Wednesday, February 02, 2022

EP260: Bathtubs Over Broadway

Under the radar of Broadway from the ‘50s-‘80s were extravagant Industrial Musicals.  Major corporations would hold sales conventions highlighted by these razzle-dazzle salutes to cars, cat food, and bathroom fixtures.  BATHTUBS OVER BROADWAY is a hilarious and touching documentary about this fascinating world (available on Netflix).  David Letterman writer, Steve Young is your guide and also Ken’s guest this week.  

Get Honey for FREE at

More podcasts at WAVE:

Listen to the Hollywood & Levine podcast!


Brian Phillips said...

I have collected a couple of these records. Among them are:
- Volkswagen '76, a musical about the trials and tribulations of a VW salesman and his family
- The Going Thing from Ford (1969), which has the LONNNNGEST version of the Everly Brothers' "Bye Bye Love". They lengthened the ending:

I think I'm gonna die-iii,
I got something in my eye-iii,
Do ya think it's gonna stye-iii?
No, it's just a teensy fly-iii...

There was also a Bossa Nova Medley dubbed a Bossananny, like a Hootenanny, but far worse. The link for the BM is cued to a particularly awful spot, it's up to you if you want to hear the whole thing.

Brian Phillips said...

To add what I said previously: I just found a whole TV special for "The Going Thing"!

Pat Reeder said...

Great film, book and CD series! Steve is a good friend, and we attended the premiere of the movie here in Dallas and had dinner afterwards. My wife's late dad worked in the production music industry, so she grew up around this. She also once did a show for Mary Kay, and we wrote and performed in one together for GTE. We met when we were both working at TM, which later became MPT and produced big shows for Coca-Cola. And my "Hollywood Hi-Fi" co-writer, George, who is a major record collector, just sent Steve a cache of tapes of Dallas-produced industrial show soundtracks for companies like 7-11.

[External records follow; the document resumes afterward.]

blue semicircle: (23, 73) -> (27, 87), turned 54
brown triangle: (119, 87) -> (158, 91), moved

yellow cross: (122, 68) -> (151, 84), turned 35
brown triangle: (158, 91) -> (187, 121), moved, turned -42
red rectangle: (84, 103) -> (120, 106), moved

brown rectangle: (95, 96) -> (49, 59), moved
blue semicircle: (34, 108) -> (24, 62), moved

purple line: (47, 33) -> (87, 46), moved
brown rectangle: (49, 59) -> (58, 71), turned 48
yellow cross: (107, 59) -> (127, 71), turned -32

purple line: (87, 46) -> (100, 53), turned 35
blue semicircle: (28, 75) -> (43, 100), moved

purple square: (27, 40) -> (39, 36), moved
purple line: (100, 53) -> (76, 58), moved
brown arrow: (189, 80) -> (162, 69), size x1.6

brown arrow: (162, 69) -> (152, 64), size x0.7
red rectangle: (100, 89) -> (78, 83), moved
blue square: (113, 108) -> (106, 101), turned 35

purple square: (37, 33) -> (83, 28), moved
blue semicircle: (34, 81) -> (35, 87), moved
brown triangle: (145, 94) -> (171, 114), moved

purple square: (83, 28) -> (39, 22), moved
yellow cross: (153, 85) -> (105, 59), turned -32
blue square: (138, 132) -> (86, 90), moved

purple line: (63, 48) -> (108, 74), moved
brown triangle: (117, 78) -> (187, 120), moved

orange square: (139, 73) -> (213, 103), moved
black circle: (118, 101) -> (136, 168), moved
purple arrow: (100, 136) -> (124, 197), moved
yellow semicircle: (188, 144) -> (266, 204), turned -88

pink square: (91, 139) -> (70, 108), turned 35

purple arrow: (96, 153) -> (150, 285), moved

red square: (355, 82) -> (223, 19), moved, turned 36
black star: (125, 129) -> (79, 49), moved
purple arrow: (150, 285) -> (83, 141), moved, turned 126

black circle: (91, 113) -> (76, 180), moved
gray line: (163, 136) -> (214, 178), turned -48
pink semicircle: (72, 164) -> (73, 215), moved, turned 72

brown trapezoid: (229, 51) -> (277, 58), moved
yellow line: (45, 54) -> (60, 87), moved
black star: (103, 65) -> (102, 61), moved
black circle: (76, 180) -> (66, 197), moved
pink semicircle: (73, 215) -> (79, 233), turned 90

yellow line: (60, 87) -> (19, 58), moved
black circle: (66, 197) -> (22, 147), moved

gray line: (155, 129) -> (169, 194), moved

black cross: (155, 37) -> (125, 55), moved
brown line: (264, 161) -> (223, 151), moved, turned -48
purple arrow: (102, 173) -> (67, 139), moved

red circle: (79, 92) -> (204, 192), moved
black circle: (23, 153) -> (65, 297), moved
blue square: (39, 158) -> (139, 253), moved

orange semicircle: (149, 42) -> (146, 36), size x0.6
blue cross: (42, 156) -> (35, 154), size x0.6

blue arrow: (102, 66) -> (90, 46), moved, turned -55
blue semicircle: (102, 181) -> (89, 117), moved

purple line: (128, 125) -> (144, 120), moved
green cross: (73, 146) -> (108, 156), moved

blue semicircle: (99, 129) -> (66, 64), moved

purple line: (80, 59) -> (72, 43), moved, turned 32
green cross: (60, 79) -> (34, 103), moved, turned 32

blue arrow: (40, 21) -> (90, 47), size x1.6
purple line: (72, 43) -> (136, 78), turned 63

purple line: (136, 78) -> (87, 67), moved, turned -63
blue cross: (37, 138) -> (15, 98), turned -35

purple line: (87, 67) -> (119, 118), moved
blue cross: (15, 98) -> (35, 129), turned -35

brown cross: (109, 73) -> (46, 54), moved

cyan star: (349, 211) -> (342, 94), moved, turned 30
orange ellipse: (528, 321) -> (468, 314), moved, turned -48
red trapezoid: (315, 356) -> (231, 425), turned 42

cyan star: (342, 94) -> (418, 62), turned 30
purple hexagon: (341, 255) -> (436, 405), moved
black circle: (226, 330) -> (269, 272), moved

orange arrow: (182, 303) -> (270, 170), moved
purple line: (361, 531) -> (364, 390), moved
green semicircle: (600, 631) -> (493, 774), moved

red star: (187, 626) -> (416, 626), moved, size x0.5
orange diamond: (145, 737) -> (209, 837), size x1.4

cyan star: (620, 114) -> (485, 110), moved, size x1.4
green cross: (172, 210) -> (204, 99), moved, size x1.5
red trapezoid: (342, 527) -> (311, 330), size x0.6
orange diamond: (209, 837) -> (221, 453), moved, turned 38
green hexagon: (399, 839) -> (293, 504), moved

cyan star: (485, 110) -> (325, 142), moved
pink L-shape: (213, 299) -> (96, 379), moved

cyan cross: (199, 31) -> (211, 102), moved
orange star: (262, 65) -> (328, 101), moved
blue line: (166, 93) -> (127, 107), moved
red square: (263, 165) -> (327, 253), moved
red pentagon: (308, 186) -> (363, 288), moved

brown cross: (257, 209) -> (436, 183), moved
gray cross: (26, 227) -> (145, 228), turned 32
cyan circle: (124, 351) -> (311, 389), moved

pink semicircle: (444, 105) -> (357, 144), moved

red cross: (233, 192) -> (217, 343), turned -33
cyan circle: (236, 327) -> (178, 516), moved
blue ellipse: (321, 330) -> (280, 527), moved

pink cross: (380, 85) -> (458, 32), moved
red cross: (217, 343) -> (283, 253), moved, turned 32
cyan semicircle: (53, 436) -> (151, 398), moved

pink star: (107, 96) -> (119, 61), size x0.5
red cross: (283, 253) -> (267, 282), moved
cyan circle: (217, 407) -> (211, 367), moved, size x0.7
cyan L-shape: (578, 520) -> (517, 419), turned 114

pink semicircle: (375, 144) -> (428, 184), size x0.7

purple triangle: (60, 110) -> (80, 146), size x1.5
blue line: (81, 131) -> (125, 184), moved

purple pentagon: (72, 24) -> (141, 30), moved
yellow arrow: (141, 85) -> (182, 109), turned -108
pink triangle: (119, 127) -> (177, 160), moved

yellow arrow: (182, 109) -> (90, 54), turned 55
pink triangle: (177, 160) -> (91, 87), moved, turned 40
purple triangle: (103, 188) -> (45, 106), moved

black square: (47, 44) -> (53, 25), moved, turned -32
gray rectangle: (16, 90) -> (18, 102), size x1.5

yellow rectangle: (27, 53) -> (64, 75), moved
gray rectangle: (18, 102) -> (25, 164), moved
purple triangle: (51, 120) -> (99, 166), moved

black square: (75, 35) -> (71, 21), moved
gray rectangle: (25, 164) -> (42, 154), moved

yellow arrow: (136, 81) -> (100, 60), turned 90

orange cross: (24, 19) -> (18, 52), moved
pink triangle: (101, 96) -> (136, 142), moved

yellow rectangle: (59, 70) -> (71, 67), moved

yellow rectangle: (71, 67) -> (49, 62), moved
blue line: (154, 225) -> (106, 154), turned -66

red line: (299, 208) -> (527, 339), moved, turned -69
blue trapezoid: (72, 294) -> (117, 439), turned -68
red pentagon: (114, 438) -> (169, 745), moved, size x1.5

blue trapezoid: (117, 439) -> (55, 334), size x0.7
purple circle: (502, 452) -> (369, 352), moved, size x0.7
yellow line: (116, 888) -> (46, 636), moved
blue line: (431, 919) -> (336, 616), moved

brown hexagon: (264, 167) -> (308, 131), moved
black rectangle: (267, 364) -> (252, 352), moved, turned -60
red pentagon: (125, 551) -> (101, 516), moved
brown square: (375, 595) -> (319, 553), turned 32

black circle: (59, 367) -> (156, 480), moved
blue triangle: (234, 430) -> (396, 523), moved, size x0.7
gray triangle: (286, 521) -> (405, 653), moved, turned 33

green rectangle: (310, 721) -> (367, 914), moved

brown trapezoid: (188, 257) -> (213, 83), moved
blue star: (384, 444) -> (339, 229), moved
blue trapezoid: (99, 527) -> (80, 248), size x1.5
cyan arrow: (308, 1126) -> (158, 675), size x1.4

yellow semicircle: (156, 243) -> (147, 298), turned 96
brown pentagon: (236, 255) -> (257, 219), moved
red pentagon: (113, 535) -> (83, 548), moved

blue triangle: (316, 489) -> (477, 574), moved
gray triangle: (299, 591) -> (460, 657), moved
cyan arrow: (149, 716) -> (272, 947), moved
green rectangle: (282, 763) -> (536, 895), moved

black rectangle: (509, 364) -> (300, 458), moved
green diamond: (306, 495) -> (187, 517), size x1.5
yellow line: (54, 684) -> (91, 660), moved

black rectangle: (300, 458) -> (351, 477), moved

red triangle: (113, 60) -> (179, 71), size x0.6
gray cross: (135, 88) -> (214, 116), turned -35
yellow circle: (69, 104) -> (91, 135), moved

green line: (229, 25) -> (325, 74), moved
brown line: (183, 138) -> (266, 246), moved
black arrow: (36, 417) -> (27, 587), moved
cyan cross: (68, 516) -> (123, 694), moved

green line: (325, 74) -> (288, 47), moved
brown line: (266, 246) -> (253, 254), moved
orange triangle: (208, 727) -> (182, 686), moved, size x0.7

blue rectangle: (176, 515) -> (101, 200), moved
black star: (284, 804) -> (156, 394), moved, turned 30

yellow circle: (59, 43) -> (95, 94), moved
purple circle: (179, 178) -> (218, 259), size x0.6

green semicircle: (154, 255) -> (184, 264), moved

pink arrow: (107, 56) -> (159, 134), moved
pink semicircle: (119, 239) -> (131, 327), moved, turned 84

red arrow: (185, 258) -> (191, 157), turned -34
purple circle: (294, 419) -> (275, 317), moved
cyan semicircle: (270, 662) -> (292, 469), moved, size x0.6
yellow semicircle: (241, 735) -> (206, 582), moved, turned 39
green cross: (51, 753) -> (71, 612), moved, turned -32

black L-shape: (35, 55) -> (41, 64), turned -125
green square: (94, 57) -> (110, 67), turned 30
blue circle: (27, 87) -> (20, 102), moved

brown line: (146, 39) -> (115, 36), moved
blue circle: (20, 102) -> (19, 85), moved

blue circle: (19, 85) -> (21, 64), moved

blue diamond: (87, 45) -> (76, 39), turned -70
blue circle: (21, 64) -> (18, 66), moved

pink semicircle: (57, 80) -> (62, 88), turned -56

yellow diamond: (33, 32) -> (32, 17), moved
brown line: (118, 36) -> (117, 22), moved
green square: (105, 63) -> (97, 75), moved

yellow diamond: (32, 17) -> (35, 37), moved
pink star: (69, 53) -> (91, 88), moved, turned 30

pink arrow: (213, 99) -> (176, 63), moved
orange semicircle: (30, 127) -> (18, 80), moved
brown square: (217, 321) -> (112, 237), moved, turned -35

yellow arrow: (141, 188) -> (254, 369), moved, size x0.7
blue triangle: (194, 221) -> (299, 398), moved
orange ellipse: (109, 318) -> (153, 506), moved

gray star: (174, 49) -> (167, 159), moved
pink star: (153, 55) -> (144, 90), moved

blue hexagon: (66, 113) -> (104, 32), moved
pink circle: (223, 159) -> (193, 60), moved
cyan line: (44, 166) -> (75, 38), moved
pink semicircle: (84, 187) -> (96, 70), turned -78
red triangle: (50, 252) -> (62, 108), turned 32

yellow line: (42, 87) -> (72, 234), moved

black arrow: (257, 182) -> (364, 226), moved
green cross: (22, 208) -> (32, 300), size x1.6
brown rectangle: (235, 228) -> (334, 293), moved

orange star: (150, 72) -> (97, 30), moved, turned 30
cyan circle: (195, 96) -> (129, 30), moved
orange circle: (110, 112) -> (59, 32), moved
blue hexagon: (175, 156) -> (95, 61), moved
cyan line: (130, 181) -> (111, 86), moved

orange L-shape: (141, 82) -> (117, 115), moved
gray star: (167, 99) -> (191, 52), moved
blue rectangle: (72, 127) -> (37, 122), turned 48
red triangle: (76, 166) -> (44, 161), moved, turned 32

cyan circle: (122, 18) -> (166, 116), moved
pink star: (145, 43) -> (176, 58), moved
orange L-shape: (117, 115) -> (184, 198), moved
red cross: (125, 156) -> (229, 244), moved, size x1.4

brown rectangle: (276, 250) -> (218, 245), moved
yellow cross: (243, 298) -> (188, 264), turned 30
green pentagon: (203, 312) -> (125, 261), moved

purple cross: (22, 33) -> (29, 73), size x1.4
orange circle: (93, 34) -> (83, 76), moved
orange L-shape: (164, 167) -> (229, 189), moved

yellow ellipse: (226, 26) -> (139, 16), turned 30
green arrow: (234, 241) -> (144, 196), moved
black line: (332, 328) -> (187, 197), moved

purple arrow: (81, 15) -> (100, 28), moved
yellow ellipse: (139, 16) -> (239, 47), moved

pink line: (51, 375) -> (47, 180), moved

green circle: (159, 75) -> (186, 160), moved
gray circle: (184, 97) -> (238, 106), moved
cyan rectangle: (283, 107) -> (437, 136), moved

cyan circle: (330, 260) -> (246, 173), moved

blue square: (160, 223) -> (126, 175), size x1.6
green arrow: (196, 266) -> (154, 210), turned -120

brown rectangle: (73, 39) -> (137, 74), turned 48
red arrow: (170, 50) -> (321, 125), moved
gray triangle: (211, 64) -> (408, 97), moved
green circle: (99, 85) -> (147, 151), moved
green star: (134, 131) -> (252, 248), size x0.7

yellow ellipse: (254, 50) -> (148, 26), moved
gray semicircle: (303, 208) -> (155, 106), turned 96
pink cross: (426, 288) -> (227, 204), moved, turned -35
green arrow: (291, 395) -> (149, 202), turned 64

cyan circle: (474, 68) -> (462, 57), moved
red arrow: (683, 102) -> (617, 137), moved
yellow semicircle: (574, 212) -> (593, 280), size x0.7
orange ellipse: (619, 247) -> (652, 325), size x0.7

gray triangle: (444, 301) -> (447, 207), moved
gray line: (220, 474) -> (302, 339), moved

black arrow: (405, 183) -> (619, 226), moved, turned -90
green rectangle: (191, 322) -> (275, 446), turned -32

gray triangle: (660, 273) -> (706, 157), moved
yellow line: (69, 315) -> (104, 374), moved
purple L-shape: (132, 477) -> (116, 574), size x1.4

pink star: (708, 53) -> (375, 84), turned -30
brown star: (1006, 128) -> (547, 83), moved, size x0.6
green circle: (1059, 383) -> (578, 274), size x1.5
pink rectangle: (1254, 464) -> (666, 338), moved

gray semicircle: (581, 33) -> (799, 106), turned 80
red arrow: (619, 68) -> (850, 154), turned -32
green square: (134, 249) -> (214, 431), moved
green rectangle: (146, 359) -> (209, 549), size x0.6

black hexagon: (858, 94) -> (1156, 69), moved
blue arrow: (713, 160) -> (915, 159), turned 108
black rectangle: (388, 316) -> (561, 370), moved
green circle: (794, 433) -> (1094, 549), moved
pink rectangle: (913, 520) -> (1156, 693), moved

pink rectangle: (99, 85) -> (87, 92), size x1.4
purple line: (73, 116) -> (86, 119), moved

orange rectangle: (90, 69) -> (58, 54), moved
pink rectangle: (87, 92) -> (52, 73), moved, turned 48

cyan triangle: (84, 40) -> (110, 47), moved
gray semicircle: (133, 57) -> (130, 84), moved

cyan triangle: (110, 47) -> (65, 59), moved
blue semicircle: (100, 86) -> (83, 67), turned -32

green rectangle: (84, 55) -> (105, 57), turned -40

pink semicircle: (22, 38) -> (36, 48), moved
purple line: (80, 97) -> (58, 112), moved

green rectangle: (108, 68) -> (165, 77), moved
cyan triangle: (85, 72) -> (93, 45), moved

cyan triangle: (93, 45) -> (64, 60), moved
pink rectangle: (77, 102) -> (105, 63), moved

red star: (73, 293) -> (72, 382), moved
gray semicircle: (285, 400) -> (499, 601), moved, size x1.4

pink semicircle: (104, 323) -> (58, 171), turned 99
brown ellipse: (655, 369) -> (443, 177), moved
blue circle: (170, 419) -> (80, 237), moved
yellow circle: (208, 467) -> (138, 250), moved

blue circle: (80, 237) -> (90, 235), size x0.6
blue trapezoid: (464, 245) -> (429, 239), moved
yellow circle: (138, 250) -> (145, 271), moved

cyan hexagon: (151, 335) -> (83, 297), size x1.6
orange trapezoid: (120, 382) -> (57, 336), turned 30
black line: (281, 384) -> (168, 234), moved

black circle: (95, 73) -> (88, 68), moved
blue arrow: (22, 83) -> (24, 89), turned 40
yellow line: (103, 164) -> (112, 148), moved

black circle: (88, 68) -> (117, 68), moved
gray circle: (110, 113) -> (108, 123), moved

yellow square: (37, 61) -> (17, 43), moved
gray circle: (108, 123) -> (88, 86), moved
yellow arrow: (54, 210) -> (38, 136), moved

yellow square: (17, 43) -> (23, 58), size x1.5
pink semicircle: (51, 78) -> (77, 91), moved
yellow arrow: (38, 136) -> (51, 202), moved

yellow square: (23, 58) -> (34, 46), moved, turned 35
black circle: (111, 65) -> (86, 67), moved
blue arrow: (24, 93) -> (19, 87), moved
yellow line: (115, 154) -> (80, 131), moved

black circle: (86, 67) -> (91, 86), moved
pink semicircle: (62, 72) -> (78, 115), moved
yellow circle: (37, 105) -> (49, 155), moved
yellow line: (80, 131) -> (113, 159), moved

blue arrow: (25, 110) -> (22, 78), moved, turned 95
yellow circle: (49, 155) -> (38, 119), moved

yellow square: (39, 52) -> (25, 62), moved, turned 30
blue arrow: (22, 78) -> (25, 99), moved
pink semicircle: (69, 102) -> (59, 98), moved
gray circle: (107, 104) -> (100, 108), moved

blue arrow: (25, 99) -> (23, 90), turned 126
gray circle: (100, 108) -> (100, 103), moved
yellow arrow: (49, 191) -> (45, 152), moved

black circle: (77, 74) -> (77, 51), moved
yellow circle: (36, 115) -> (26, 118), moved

One of the best things about Steve's movie is that it's funny, but it also gives sincere props to the people who created these shows. It's easy to laugh at the crazy subject matter (you try writing a catchy, heartfelt ballad about toilet fixtures), but some incredible talents worked on them. Not just writers, composers and performers who later went on to TV and Broadway stardom, but people who mostly worked in that field for their whole careers, including some of the best musicians who ever lived, my wife's dad among them. He worked with Tommy Dorsey, Tex Beneke, Ray McKinley, Freddy Martin and many more, but spent his later years playing in showrooms behind icons like Tony Bennett and Ella Fitzgerald by night and doing production music and jingle sessions by day.

Tom said...

Could the Going Thing version of "Bye Bye Love" be any longer (or more excruciating) than the version that ends the film "All That Jazz"? Yikes -- the most 70s thing ever filmed, and not in a good way....

gottacook said...

I happened to see this on one of the major streaming services, and it was well worth my time.

Some years ago on Youtube, I came across one of these produced on film, all about the 1967 Dodge cars, and starring (of all people) Tom Lehrer. Must be seen to be believed. There are separate short films for the Dart, Polara, etc., preceded by an 8-minute edit including bits of them all, at

Bob Waldman said...

I know the genre first-hand. In the mid-‘70s, I wrote a breakfast industrial show for Nescafé…had to make an audience of salesman laugh at 8am in, of all places, Hasbrouck Heights, New Jersey. There was a live band, original musical numbers, sketches all in the service of introducing Decaf Nescafé.

Cringeworthy now, but here’s the joke that had the salesguys rolling in the aisles:

ACTRESS DRESSED AS A NESCAFÉ JAR: …And they’ve made the label smaller so you can see more of my glass.

Hanging my head in shame now.

Jeff Boice said...

Thanks- that was great. And thanks to Steve for all the time and work he's given to this subject.

slgc said...

Thanks for the recommendation - my husband and I just checked out Bathtubs Over Broadway and found it fascinating :)

Breadbaker said...

I loved the podcast and turned on the documentary on Netflix tonight. My wife and I both loved it.

I saw that Steve O'Donnell, former Letterman head writer, appeared in the production number a the end of the show. That gives me just two degrees of separation from the rest of the cast. Steve and I appeared together in "Rosencrantz and Guildenstern Are Dead" at Harvard in 1975. Mind you, Steve played Guildenstern and I played the upper left stage courtier.

Roger Owen Green said...

This reminds me, more broadly, about just how many talented people there have been, not on TV, or Broadway, or at an arena's rock concert, but just folks plugging away at their craft, wherever it may have taken them.